Le Convoi de la liberté, le populisme et la culture politique québécoise

Si l’on accepte la définition du populisme formulée en 2004 par le politiste Cas Mudde comme étant « une idéologie qui considère que la société est séparée en deux groupes homogènes et antagonistes, le peuple pur et l’élite corrompue, et qui soutient que la politique devrait être une expression de la volonté générale du peuple » (comme cité par Pascal Perrineau dans son essai Le populisme, PUF), je demeure convaincu qu’il n’y a pas, pour l’heure, de vrai danger de résurgence d’un populisme dans le paysage politique au Québec. Mais nous devons rester vigilants quant à une possible contamination populiste portée par le discours du Parti conservateur du Québec (PCQ) dans les années qui viennent.
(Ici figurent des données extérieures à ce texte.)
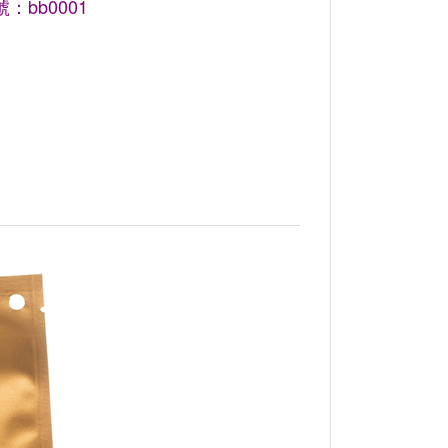
：bb0001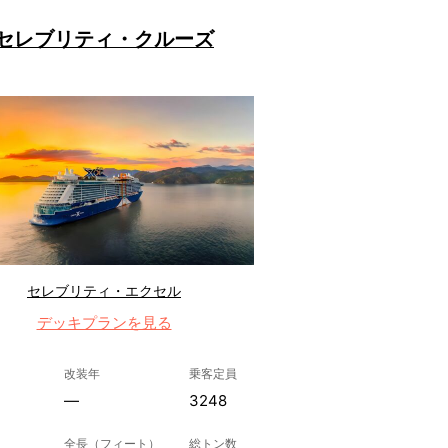
セレブリティ・クルーズ
セレブリティ・エクセル
デッキプランを見る
改装年
乗客定員
—
3248
全長（フィート）
総トン数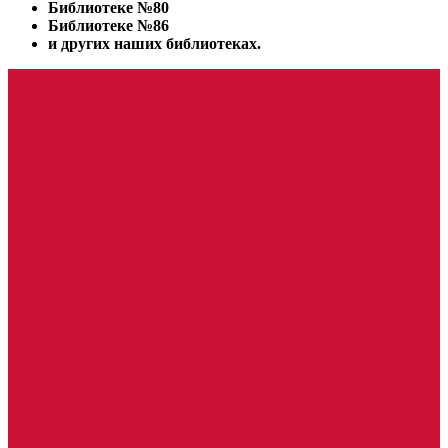
Библиотеке №80
Библиотеке №86
и других наших библиотеках.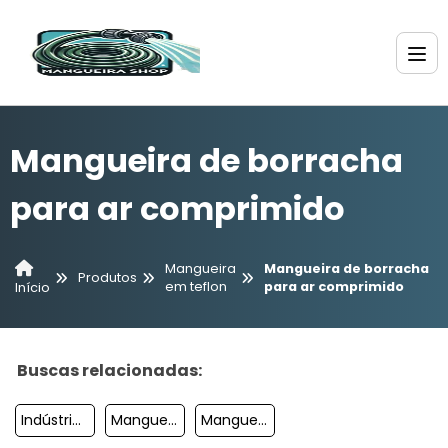
Mangueira de borracha
para ar comprimido
Mangueira
Mangueira de borracha
Produtos
em teflon
para ar comprimido
Início
Buscas relacionadas:
Indústrias De Mangueiras Em SP
Mangueira De Ptfe
Mangueira Alta Pressão Para Compressor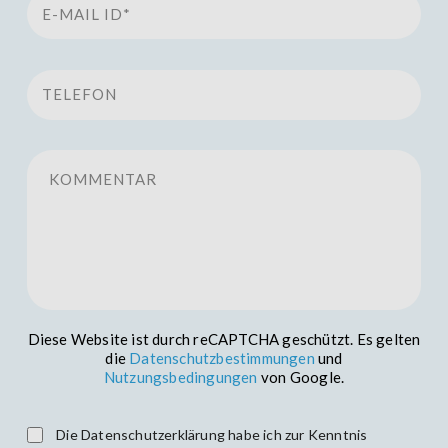
Telefon
Kommentar
Diese Website ist durch reCAPTCHA geschützt. Es gelten
die
Datenschutzbestimmungen
und
Nutzungsbedingungen
von Google.
Die Datenschutzerklärung habe ich zur Kenntnis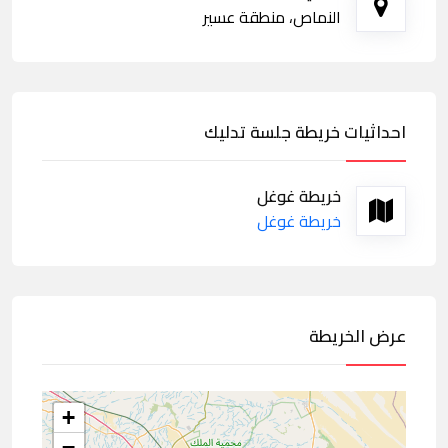
النماص، منطقة عسير
احداثيات خريطة جلسة تدليك
خريطة غوغل
خريطة غوغل
عرض الخريطة
+
−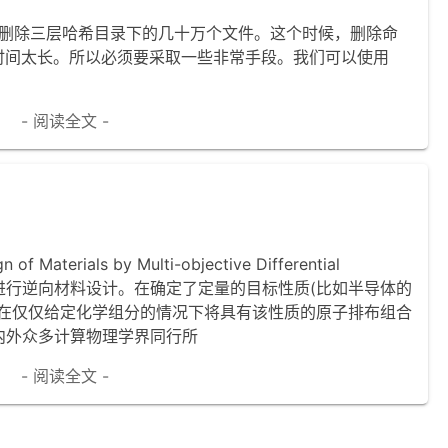
需要删除三层哈希目录下的几十万个文件。这个时候，删除命
等待的时间太长。所以必须要采取一些非常手段。我们可以使用
- 阅读全文 -
Materials by Multi-objective Differential
化算法进行逆向材料设计。在确定了定量的目标性质(比如半导体的
够在仅仅给定化学组分的情况下将具有该性质的原子排布组合
内外众多计算物理学界同行所
- 阅读全文 -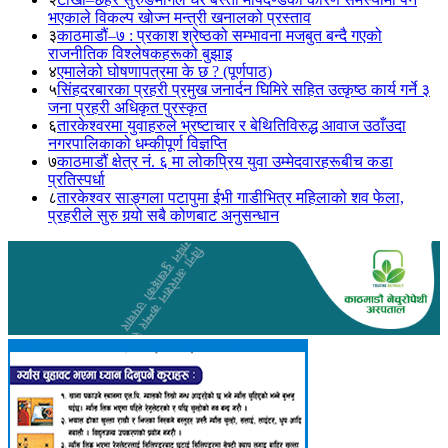
भएकाले विकल्प खोज्न मन्त्री खनालको प्रस्ताव
३
काठमाडौं–७ : प्रकाश श्रेष्ठको सम्भावना मजबुत बन्दै गएको
राजनीतिक विश्लेषकहरूको बुझाइ
४
एमालेको घोषणापत्रमा के छ ? (पूर्णपाठ)
५
सिंहदरबारका प्रहरी प्रमुख जनार्दन घिमिरे सहित उत्कृष्ठ कार्य गर्ने ३
जना प्रहरी अधिकृत पुरस्कृत
६
तारकेश्वरमा युवाहरुले भ्रष्टाचार र बेथितिविरुद्ध आवाज उठाँउदा
नगरपालिकाको धम्कीपूर्ण विज्ञप्ति
७
काठमाडौं क्षेत्र नं. ६ मा लोकप्रिय युवा उम्मेदवारहरूबीच कडा
प्रतिस्पर्धा
८
तारकेश्वर साङ्गला पटापुमा ईभी गाडीभित्र महिलाको शव फेला,
प्रहरीले सुरु गर्‍यो सबै कोणबाट अनुसन्धान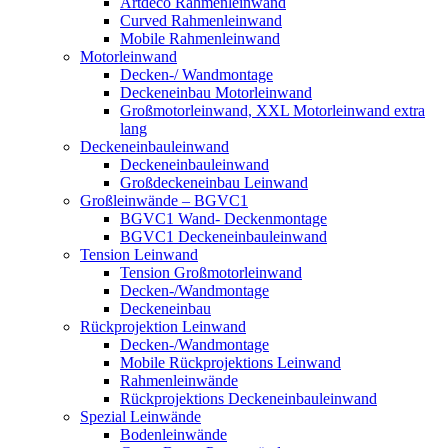
Artdeco Rahmenleinwand
Curved Rahmenleinwand
Mobile Rahmenleinwand
Motorleinwand
Decken-/ Wandmontage
Deckeneinbau Motorleinwand
Großmotorleinwand, XXL Motorleinwand extra
lang
Deckeneinbauleinwand
Deckeneinbauleinwand
Großdeckeneinbau Leinwand
Großleinwände – BGVC1
BGVC1 Wand- Deckenmontage
BGVC1 Deckeneinbauleinwand
Tension Leinwand
Tension Großmotorleinwand
Decken-/Wandmontage
Deckeneinbau
Rückprojektion Leinwand
Decken-/Wandmontage
Mobile Rückprojektions Leinwand
Rahmenleinwände
Rückprojektions Deckeneinbauleinwand
Spezial Leinwände
Bodenleinwände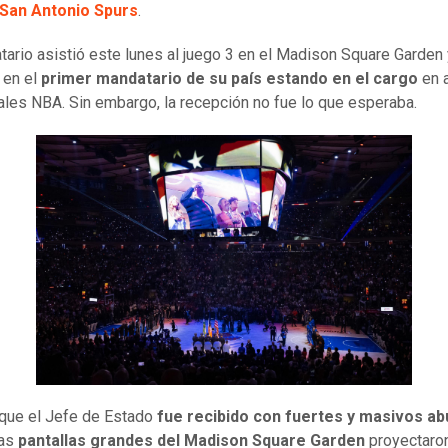
San Antonio Spurs
.
tario asistió este lunes al juego 3 en el Madison Square Garden
ó en el
primer mandatario de su país estando en el cargo
en a
ales NBA. Sin embargo, la recepción no fue lo que esperaba.
que el Jefe de Estado
fue recibido con fuertes y masivos a
las
pantallas grandes del Madison Square Garden
proyectaro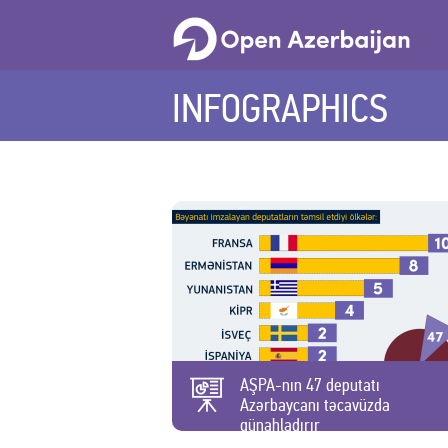
INFOGRAPHICS
AŞPA-nın 47 deputatı
Azərbaycanı təcavüzda
günahladırır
La rhétorique populiste la plus prégnante reste en effet celle d’Éric Duhaime, chef du PCQ. Mais cette rhétorique qui avait trouvé, pendant la période électorale, une prise avec l’idéologie antiscientiste et les discours contre les mesures sanitaires en période de pandémie a perdu de sa force de contagion populiste avec la fin de la pandémie. D’ailleurs, Éric Duhaime n’a pas repris son discours contre les mesures sanitaires depuis l’élection du 3 octobre dernier.
J’ai apprécié la distinction suggérée par le professeur de sociologie Jean-François Côté entre « tendances populistes » et « mouvement populiste organisé » dans son Devoir de philo publié le 8 octobre dernier. Par exemple, le Convoi de la liberté, opération d’occupation du centre-ville d’Ottawa organisée à l’hiver 2022 par des camionneurs canadiens, québécois, voire américains (États-Unis) — opération qui s’est étendue à d’autres villes du Canada (Windsor, Ontario ; Coutts, Alberta) et a même engendré un blocage momentané de certaines frontières entre le Canada et les États-Unis —, qui est restée, selon moi, un événement politique non négligeable, mais quand même éphémère.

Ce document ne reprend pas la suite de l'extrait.